Exercise:
Print the data once more, exactly as given. Drop the pictures.

Data listing:
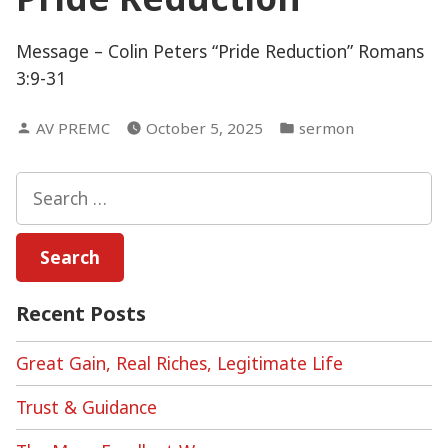
Message – Colin Peters “Pride Reduction” Romans
3:9-31
Posted
Posted
AV PREMC
October 5, 2025
sermon
by
in
Search
for:
Recent Posts
Great Gain, Real Riches, Legitimate Life
Trust & Guidance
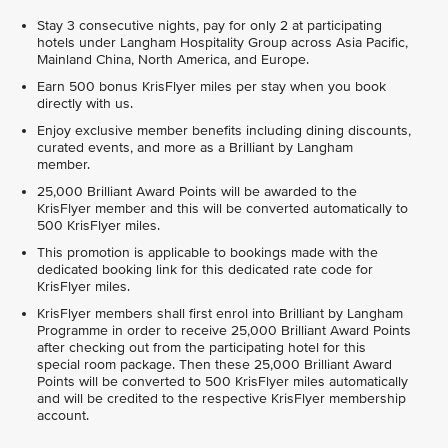
Stay 3 consecutive nights, pay for only 2 at participating
hotels under Langham Hospitality Group across Asia Pacific,
Mainland China, North America, and Europe.
Earn 500 bonus KrisFlyer miles per stay when you book
directly with us.
Enjoy exclusive member benefits including dining discounts,
curated events, and more as a Brilliant by Langham
member.
25,000 Brilliant Award Points will be awarded to the
KrisFlyer member and this will be converted automatically to
500 KrisFlyer miles.
This promotion is applicable to bookings made with the
dedicated booking link for this dedicated rate code for
KrisFlyer miles.
KrisFlyer members shall first enrol into Brilliant by Langham
Programme in order to receive 25,000 Brilliant Award Points
after checking out from the participating hotel for this
special room package. Then these 25,000 Brilliant Award
Points will be converted to 500 KrisFlyer miles automatically
and will be credited to the respective KrisFlyer membership
account.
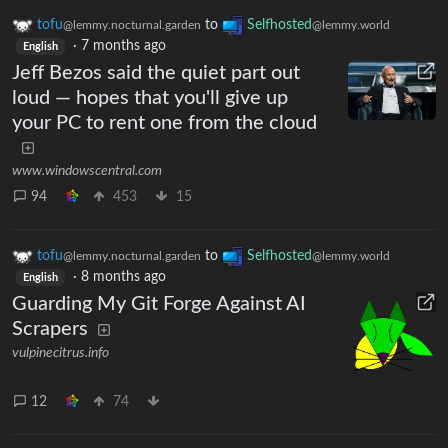
tofu
to
Selfhosted
@lemmy.nocturnal.garden
@lemmy.world
·
7 months ago
English
Jeff Bezos said the quiet part out
loud — hopes that you'll give up
your PC to rent one from the cloud
www.windowscentral.com
94
453
15
tofu
to
Selfhosted
@lemmy.nocturnal.garden
@lemmy.world
·
8 months ago
English
Guarding My Git Forge Against AI
Scrapers
vulpinecitrus.info
12
74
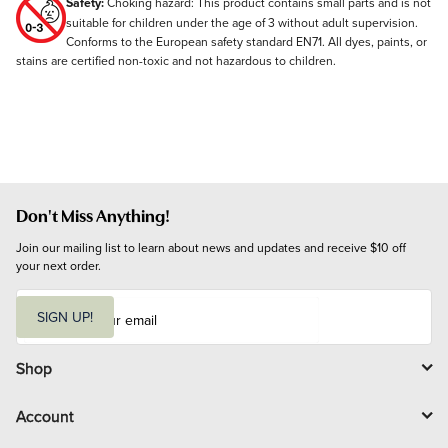
Safety:
Choking hazard: This product contains small parts and is not
suitable for children under the age of 3 without adult supervision.
Conforms to the European safety standard EN71. All dyes, paints, or
stains are certified non-toxic and not hazardous to children.
Don't Miss Anything!
Join our mailing list to learn about news and updates and receive $10 off 
your next order.
E
m
SIGN UP!
a
i
l
Shop
Account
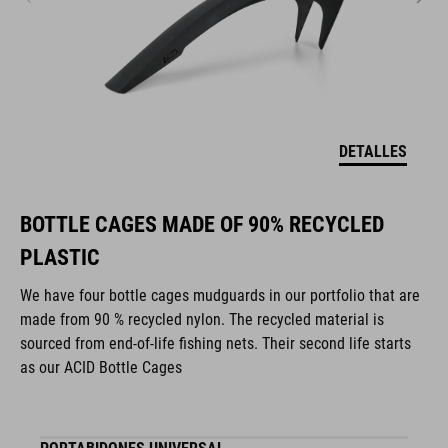
DETALLES
BOTTLE CAGES MADE OF 90% RECYCLED
PLASTIC
We have four bottle cages mudguards in our portfolio that are
made from 90 % recycled nylon. The recycled material is
sourced from end-of-life fishing nets. Their second life starts
as our ACID Bottle Cages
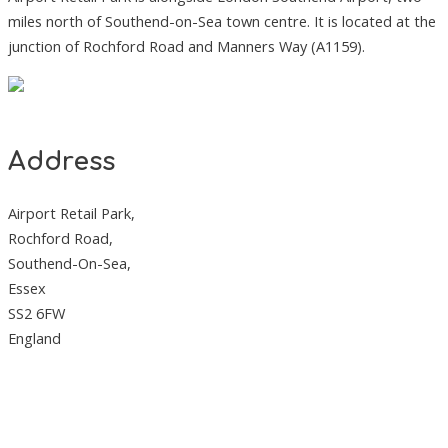
miles north of Southend-on-Sea town centre. It is located at the
junction of Rochford Road and Manners Way (A1159).
Address
Airport Retail Park,
Rochford Road,
Southend-On-Sea,
Essex
SS2 6FW
England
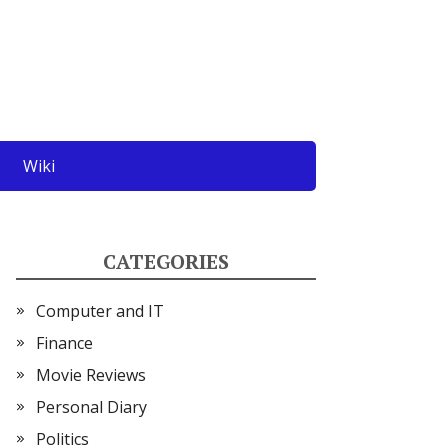
Wiki
CATEGORIES
Computer and IT
Finance
Movie Reviews
Personal Diary
Politics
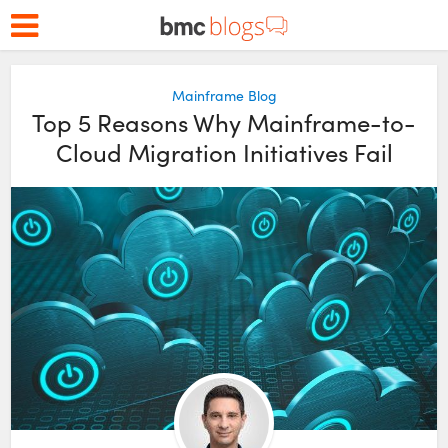
Mainframe Blog
Top 5 Reasons Why Mainframe-to-
Cloud Migration Initiatives Fail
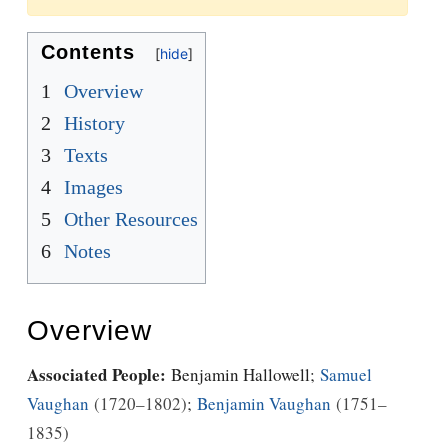
Jump to:
navigation
,
Quick search
Contents
1
Overview
2
History
3
Texts
4
Images
5
Other Resources
6
Notes
Overview
Associated People:
Benjamin Hallowell
;
Samuel
Vaughan
1720–1802
;
Benjamin Vaughan
1751–
1835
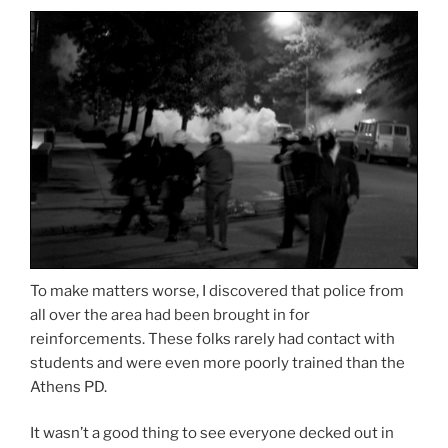
To make matters worse, I discovered that police from
all over the area had been brought in for
reinforcements. These folks rarely had contact with
students and were even more poorly trained than the
Athens PD.
It wasn’t a good thing to see everyone decked out in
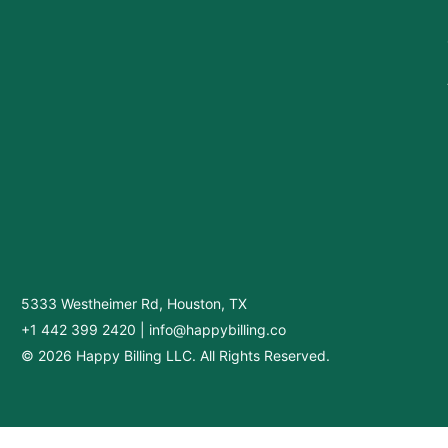
5333 Westheimer Rd, Houston, TX
+1 442 399 2420
|
info@happybilling.co
© 2026 Happy Billing LLC. All Rights Reserved.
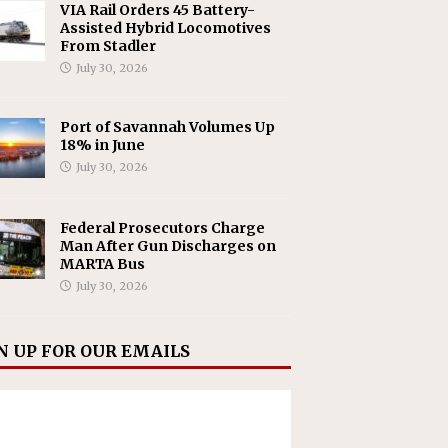
VIA Rail Orders 45 Battery-
Assisted Hybrid Locomotives
From Stadler
July 30, 2026
Port of Savannah Volumes Up
18% in June
July 30, 2026
Federal Prosecutors Charge
Man After Gun Discharges on
MARTA Bus
July 30, 2026
N UP FOR OUR EMAILS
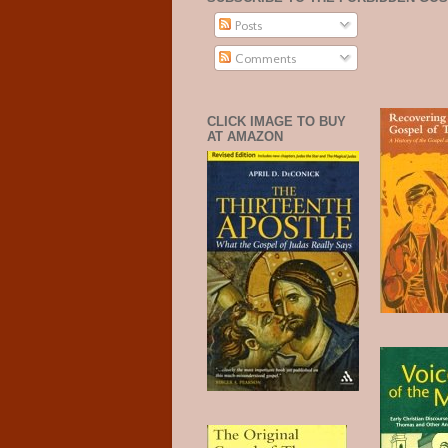
Posts
Comments
CLICK IMAGE TO BUY
AT AMAZON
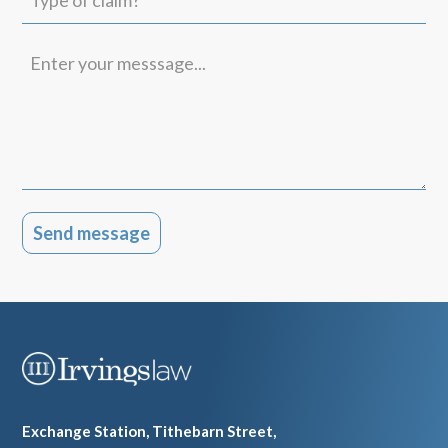
of
claim?
Enter
your
messsage...
Exchange Station, Tithebarn Street,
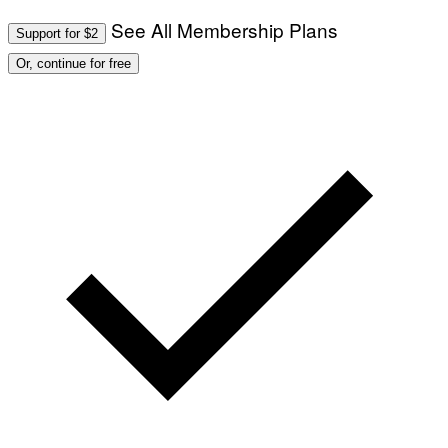
See All Membership Plans
Support for $2
Or, continue for free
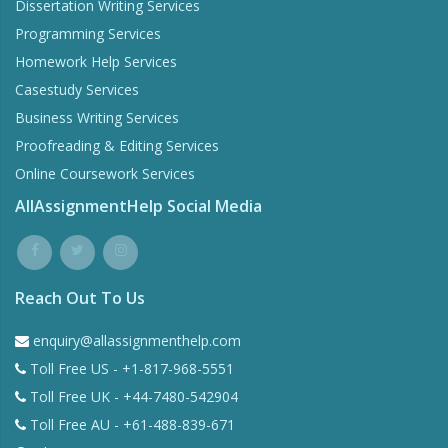
Dissertation Writing Services
Programming Services
Homework Help Services
Casestudy Services
Business Writing Services
Proofreading & Editing Services
Online Coursework Services
AllAssignmentHelp Social Media
Reach Out To Us
enquiry@allassignmenthelp.com
Toll Free US - +1-817-968-5551
Toll Free UK - +44-7480-542904
Toll Free AU - +61-488-839-671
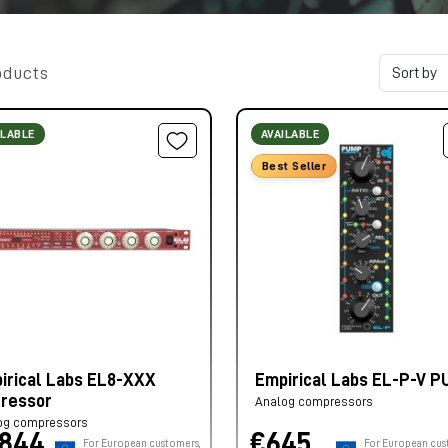
oducts
ILABLE
AVAILABLE
Best Seller
irical Labs EL8-XXX
Empirical Labs EL-P-V 
tressor
Analog compressors
og compressors
.844,
€645,
For European customers,
For European cus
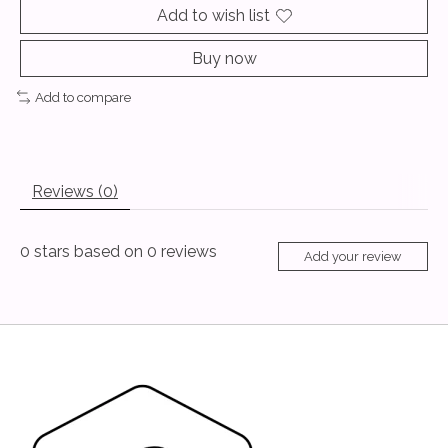
Add to wish list
Buy now
Add to compare
Reviews (0)
0
stars based on
0
reviews
Add your review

Solution to the exercise:
Message – Colin Peters “Pride Reduction” Romans
3:9-31
Posted
Posted
AV PREMC
October 5, 2025
sermon
by
in
Search
for:
Recent Posts
Great Gain, Real Riches, Legitimate Life
Trust & Guidance
Stay 3 consecutive nights, pay for only 2 at participating
hotels under Langham Hospitality Group across Asia Pacific,
Mainland China, North America, and Europe.
Earn 500 bonus KrisFlyer miles per stay when you book
directly with us.
Enjoy exclusive member benefits including dining discounts,
curated events, and more as a Brilliant by Langham
member.
25,000 Brilliant Award Points will be awarded to the
KrisFlyer member and this will be converted automatically to
500 KrisFlyer miles.
This promotion is applicable to bookings made with the
dedicated booking link for this dedicated rate code for
KrisFlyer miles.
KrisFlyer members shall first enrol into Brilliant by Langham
Programme in order to receive 25,000 Brilliant Award Points
after checking out from the participating hotel for this
special room package. Then these 25,000 Brilliant Award
Points will be converted to 500 KrisFlyer miles automatically
and will be credited to the respective KrisFlyer membership
account.
tofu
to
Selfhosted
@lemmy.nocturnal.garden
@lemmy.world
·
7 months ago
English
Jeff Bezos said the quiet part out
loud — hopes that you'll give up
your PC to rent one from the cloud
www.windowscentral.com
94
453
15
tofu
to
Selfhosted
@lemmy.nocturnal.garden
@lemmy.world
·
8 months ago
English
Guarding My Git Forge Against AI
Scrapers
vulpinecitrus.info
12
74
Safety:
Choking hazard: This product contains small parts and is not
suitable for children under the age of 3 without adult supervision.
Conforms to the European safety standard EN71. All dyes, paints, or
stains are certified non-toxic and not hazardous to children.
Don't Miss Anything!
Join our mailing list to learn about news and updates and receive $10 off 
your next order.
E
m
SIGN UP!
a
i
l
Shop
Account
DETALLES
BOTTLE CAGES MADE OF 90% RECYCLED
PLASTIC
We have four bottle cages mudguards in our portfolio that are
made from 90 % recycled nylon. The recycled material is
sourced from end-of-life fishing nets. Their second life starts
as our ACID Bottle Cages
miles north of Southend-on-Sea town centre. It is located at the
junction of Rochford Road and Manners Way (A1159).
Address
Airport Retail Park,
Rochford Road,
Southend-On-Sea,
Essex
SS2 6FW
England
Wiki
CATEGORIES
Computer and IT
Finance
Movie Reviews
Personal Diary
Politics
Mainframe Blog
Top 5 Reasons Why Mainframe-to-
Cloud Migration Initiatives Fail
Jump to:
navigation
,
Quick search
Contents
1
Overview
2
History
3
Texts
4
Images
5
Other Resources
6
Notes
Overview
Associated People:
Benjamin Hallowell
;
Samuel
Vaughan
1720–1802
;
Benjamin Vaughan
1751–
1835
To make matters worse, I discovered that police from
all over the area had been brought in for
reinforcements. These folks rarely had contact with
students and were even more poorly trained than the
Athens PD.
It wasn’t a good thing to see everyone decked out in
5333 Westheimer Rd, Houston, TX
+1 442 399 2420
|
info@happybilling.co
© 2026 Happy Billing LLC. All Rights Reserved.
VIA Rail Orders 45 Battery-
Assisted Hybrid Locomotives
From Stadler
July 30, 2026
Port of Savannah Volumes Up
18% in June
July 30, 2026
Federal Prosecutors Charge
Man After Gun Discharges on
MARTA Bus
July 30, 2026
N UP FOR OUR EMAILS
Posts
Comments
CLICK IMAGE TO BUY
AT AMAZON
of
claim?
Enter
your
messsage...
Exchange Station, Tithebarn Street,
See All Membership Plans
Support for $2
Or, continue for free
Dissertation Writing Services
Programming Services
Homework Help Services
Casestudy Services
Business Writing Services
Proofreading & Editing Services
Online Coursework Services
AllAssignmentHelp Social Media
Reach Out To Us
enquiry@allassignmenthelp.com
Toll Free US - +1-817-968-5551
Toll Free UK - +44-7480-542904
Toll Free AU - +61-488-839-671
oducts
ILABLE
AVAILABLE
Best Seller
irical Labs EL8-XXX
Empirical Labs EL-P-V 
tressor
Analog compressors
og compressors
.844,
€645,
For European customers,
For European cus
Add to wish list
Buy now
Add to compare
Reviews (0)
0
stars based on
0
reviews
Add your review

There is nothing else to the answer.